Well, firstly it has to get the job done. Information should be easy to find, and it should all load in a timely manner (I know wifi often affects this, but not always). The homepage should be clean and free from clutter, for example no unnecessary images to ads popping up everywhere; it should look professional no matter what type of website it is. Social media links should be easy to find, and at the bottom of the page. To go along with that, the website should be visually appealing. The layout and design should be symmetrical, it should include images where appropriate, and it should follow a consistent colour scheme. The Gutenberg Rule should be applied, which states that the best place for a company logo is in the top left corner because it’s the first thing we see as our eyes naturally scan a page (Frick & Eyler-Werve, 2015, p. 83). The overall theme of the website should be reflected in the design, both visually and linguistically. The content on the website should be relevant and free from any grammatical or factual errors. Basically, there are a lot of factors which make a website successful.
Here are some examples of websites that I find successful based on this information:
This website has a simple layout, but it’s extremely effective in being both easy to use and visually appealing. The first thing you see is the search function, which would be the main reason people visit this website. The brands main message is clearly stated at the top of the page.
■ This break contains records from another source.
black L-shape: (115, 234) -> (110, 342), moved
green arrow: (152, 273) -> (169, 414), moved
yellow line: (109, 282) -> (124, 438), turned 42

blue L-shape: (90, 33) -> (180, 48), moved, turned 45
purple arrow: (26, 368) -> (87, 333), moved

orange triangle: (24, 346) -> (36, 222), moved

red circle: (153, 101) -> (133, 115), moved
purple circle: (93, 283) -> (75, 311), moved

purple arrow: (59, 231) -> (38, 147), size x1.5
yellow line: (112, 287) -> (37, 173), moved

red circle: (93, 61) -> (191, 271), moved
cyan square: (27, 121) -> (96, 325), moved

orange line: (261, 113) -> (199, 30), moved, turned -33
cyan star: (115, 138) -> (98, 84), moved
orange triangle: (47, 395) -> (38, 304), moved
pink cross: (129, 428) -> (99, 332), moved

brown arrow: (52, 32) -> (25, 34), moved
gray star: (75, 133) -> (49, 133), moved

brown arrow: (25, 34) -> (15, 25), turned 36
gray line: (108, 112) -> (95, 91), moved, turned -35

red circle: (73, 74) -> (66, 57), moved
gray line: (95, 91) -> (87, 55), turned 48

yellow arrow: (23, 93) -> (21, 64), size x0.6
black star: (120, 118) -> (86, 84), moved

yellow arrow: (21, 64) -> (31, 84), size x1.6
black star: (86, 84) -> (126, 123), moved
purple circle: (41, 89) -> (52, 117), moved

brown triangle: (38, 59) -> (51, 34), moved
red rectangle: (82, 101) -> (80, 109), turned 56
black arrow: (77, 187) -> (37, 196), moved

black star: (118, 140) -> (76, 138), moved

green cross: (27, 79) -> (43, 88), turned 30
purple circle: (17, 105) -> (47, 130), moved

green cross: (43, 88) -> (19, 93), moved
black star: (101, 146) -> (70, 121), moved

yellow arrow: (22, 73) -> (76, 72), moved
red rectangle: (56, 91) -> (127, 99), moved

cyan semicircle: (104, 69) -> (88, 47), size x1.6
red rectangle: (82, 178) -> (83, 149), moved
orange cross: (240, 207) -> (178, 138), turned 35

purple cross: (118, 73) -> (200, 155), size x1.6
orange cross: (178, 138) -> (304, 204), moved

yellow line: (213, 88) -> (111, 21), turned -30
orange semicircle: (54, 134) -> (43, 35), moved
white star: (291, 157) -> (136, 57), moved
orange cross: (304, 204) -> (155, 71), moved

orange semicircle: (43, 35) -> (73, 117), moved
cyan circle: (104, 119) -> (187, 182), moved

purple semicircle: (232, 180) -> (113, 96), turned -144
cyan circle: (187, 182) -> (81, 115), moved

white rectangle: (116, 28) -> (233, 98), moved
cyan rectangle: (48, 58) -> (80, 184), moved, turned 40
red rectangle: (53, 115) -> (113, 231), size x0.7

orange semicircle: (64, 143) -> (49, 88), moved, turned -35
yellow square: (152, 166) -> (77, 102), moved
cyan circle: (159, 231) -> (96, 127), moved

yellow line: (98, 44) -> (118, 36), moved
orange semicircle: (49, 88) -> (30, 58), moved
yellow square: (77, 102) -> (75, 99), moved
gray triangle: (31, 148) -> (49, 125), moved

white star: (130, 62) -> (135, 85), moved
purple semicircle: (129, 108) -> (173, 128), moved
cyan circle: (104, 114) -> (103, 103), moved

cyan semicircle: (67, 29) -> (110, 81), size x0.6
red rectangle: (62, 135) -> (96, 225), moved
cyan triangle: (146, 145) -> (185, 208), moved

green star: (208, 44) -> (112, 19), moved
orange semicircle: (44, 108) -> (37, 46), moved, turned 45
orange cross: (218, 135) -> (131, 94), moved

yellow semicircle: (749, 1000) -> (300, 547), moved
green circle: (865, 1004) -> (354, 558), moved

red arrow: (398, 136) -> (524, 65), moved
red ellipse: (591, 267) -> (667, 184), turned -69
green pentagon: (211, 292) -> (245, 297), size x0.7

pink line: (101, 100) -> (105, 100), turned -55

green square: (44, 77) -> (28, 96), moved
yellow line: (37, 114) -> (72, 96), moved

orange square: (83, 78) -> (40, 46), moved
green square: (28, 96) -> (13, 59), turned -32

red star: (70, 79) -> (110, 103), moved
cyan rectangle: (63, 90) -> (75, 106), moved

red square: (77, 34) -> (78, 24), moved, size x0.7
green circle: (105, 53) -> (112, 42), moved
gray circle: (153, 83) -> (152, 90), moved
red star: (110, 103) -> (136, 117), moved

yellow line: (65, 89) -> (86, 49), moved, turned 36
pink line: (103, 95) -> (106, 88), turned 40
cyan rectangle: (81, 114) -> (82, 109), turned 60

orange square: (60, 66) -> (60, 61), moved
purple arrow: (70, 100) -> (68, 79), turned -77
Airbnb also has a great app, and a pretty functional mobile site. Overall, I would deem it a successful website.
Here is probably the worst website I have ever seen:
WHAT IS EVEN GOING ON HERE? WHAT IS THIS? It follows almost none of the things I listed above. Everything if confusing and it hurts my eyes. Here is one of the pages on the website:
It doesn’t even match the terrible theme of the homepage!
When building a website, you have to be aware of all the little details. Try to follow all the rules, but also try to be original. Make your brand known. After all, you only get one first impression so better make it a good one!
Frick, T., Eyler-Werve, K. (2015). Return on engagement: Content strategy and web design techniques for digital marketing (2nd ed.). New York & London: Focal Press.